これらはもともと一つの祖先から分かれてきたと考えられています。そしていずれの種も、オスとメスの株が分かれる雌雄異株という特徴を持っています。小笠原諸島以外のムラサキシキブ属は、1つの株に両性の花をつける雌雄同株であることから、小笠原のグループで見られるこの特徴は特異的であり、島で独自の進化が進んできたことを示す、生物学的にも重要な存在です。

今回ご紹介するのは、ムラサキシキブ属の絶滅危惧種ウラジロコムラサキです(写真1、2)。本種は種の保存法に基づく国内希少野生動植物種にも指定されています。ウラジロコムラサキは、父島と兄島の2島にのみ自生しています。ところが、戦後に野生化したヤギ(ノヤギ、写真3)の食害により、一時は絶滅寸前まで個体数が減少しました。ノヤギが駆除された兄島では100個体以上に回復した一方で、父島では厳しい状況が続いています。父島では、2024年の時点で自生地と植栽地を合わせても成木はわずか15個体であり、そのうちメスは3個体しかいないことが明らかになりました。

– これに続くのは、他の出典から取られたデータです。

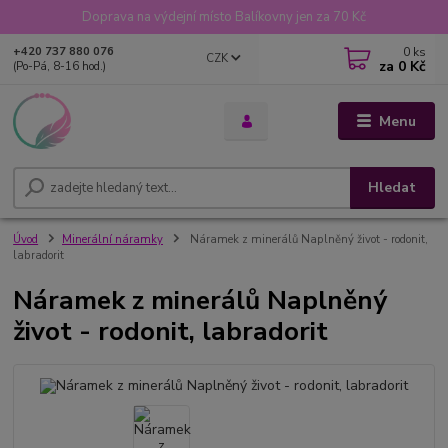
Doprava na výdejní místo Balíkovny jen za 70 Kč
0
ks
+420 737 880 076
CZK
za
0 Kč
(Po-Pá, 8-16 hod.)
Menu
Hledat
Úvod
Minerální náramky
Náramek z minerálů Naplněný život - rodonit,
labradorit
Náramek z minerálů Naplněný
život - rodonit, labradorit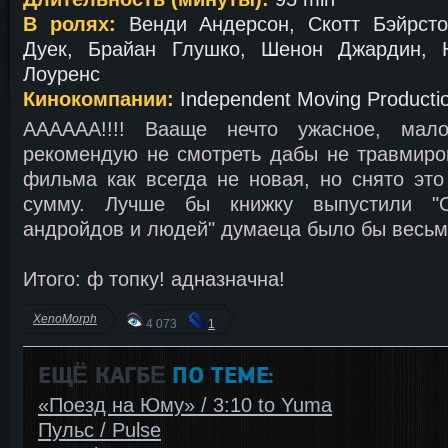
В ролях:
Венди Андерсон, Скотт Бэйрсто
Дуек, Брайан Глушко, Шенон Джардин, 
Лоуренс
Кинокомпании:
Independent Moving Productio
АААААА!!!! Вааще нечто ужасное, малоб
рекомендую не смотреть дабы не травмиро
фильма как всегда не новая, но снято эт
сумму. Лучше бы книжку выпустили "О
андройдов и людей" думаеца было бы весьм
Итого: ф топку! адназначна!
XenoMorph
4 073
1
ЕЩЁ КАГБΕ
ПО ТЕМЕ:
«Поезд на Юму» / 3:10 to Yuma
Пульс / Pulse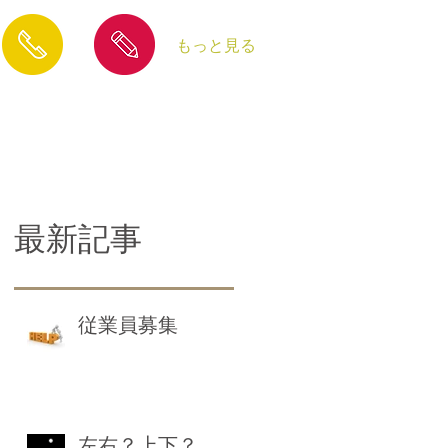
もっと見る
​お問合せ
​ブログ
最新記事
従業員募集
左右？上下？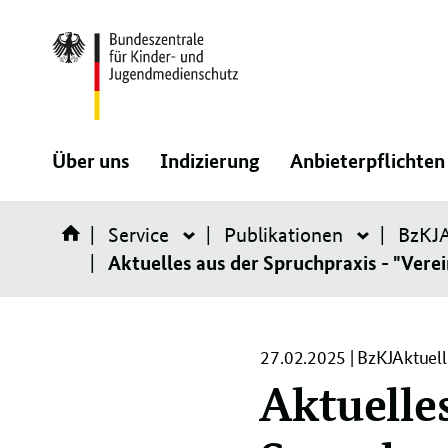
Direktlink:
:
:
Über uns
Indizierung
Anbieterpflichten
Navigation
Navigation
Service
öffnen/schließen
Publikationen
öffnen/schließen
BzKJA
Service
Publik
Aktuelles aus der Spruchpraxis - "Ver
27.02.2025 | BzKJAktuell
Aktuelles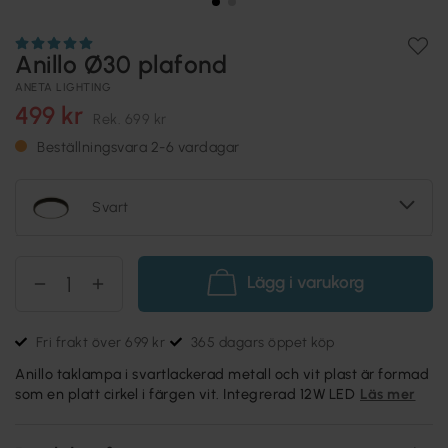
Anillo Ø30 plafond
ANETA LIGHTING
499 kr
Rek.
699 kr
Beställningsvara 2-6 vardagar
Svart
Lägg i varukorg
Fri frakt över 699 kr
365 dagars öppet köp
Anillo taklampa i svartlackerad metall och vit plast är formad
som en platt cirkel i färgen vit. Integrerad 12W LED
Läs mer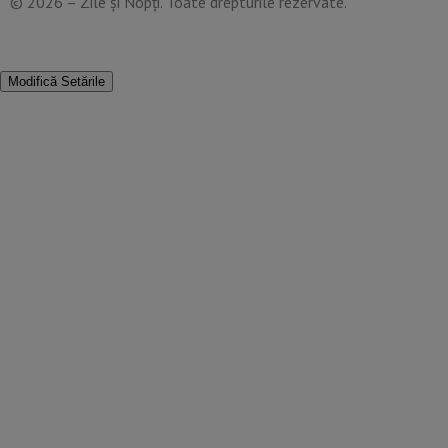
© 2026 – Zile și Nopți. Toate drepturile rezervate.
Modifică Setările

このような状況では、自然条件下での繁殖は極めて困難であり、人工交配が必要です。しかし、現存する父島の個体をすべて用いた場合でも、次世代の遺伝的多様性は現在の水準に届かないことがわかりました。つまり、父島の個体だけでは、将来にわたって集団を維持していくことが難しい状況にあると考えられます。一方で、兄島の個体を取り入れることで、より多様な遺伝的背景を持つ次世代が得られる可能性が示されています。今後は、ウラジロコムラサキの存続に向けて、遺伝情報に基づいた保全の取り組みが重要になると考えられます。

(樹木分子遺伝研究領域 鈴木 節子)

写真1乾燥した岩場に生えているウラジロコムラサキ。濃いピンク色の小さい花が開花し、葉は厚く表面に細かい毛が密生している。
写真1.乾燥した岩場に生育し、花を咲かせるウラジロコムラサキ。
 

写真2ネットの中でノヤギから保護されるウラジロコムラサキの個体。
写真2.ネットに囲われ、ノヤギの食害から保護されているウラジロコムラサキ。
 

写真3崖下の草地で草を食べる3頭のノヤギ。小笠原では植生への影響が大きい外来種。
写真3.崖下の草地で採食するノヤギ。小笠原では植生への影響が大きい外来種。